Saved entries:
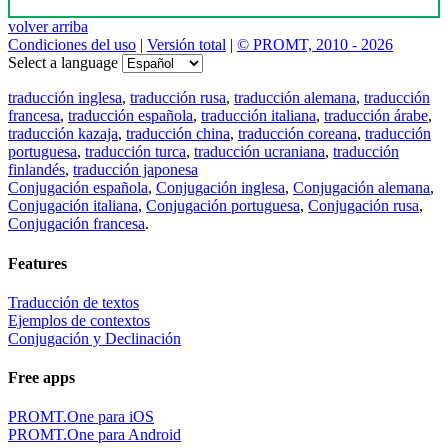
volver arriba
Condiciones del uso
|
Versión total
|
© PROMT, 2010 - 2026
Select a language
traducción inglesa
,
traducción rusa
,
traducción alemana
,
traducción
francesa
,
traducción española
,
traducción italiana
,
traducción árabe
,
traducción kazaja
,
traducción china
,
traducción coreana
,
traducción
portuguesa
,
traducción turca
,
traducción ucraniana
,
traducción
finlandés
,
traducción japonesa
Conjugación española
,
Conjugación inglesa
,
Conjugación alemana
,
Conjugación italiana
,
Conjugación portuguesa
,
Conjugación rusa
,
Conjugación francesa
.
Features
Traducción de textos
Ejemplos de contextos
Conjugación y Declinación
Free apps
PROMT.One para iOS
PROMT.One para Android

● **Exercise goal**:
All lines with the word "PROMT" must be located in the data and copied.

● **Answer box**:
© PROMT, 2010 - 2026
PROMT.One para iOS
PROMT.One para Android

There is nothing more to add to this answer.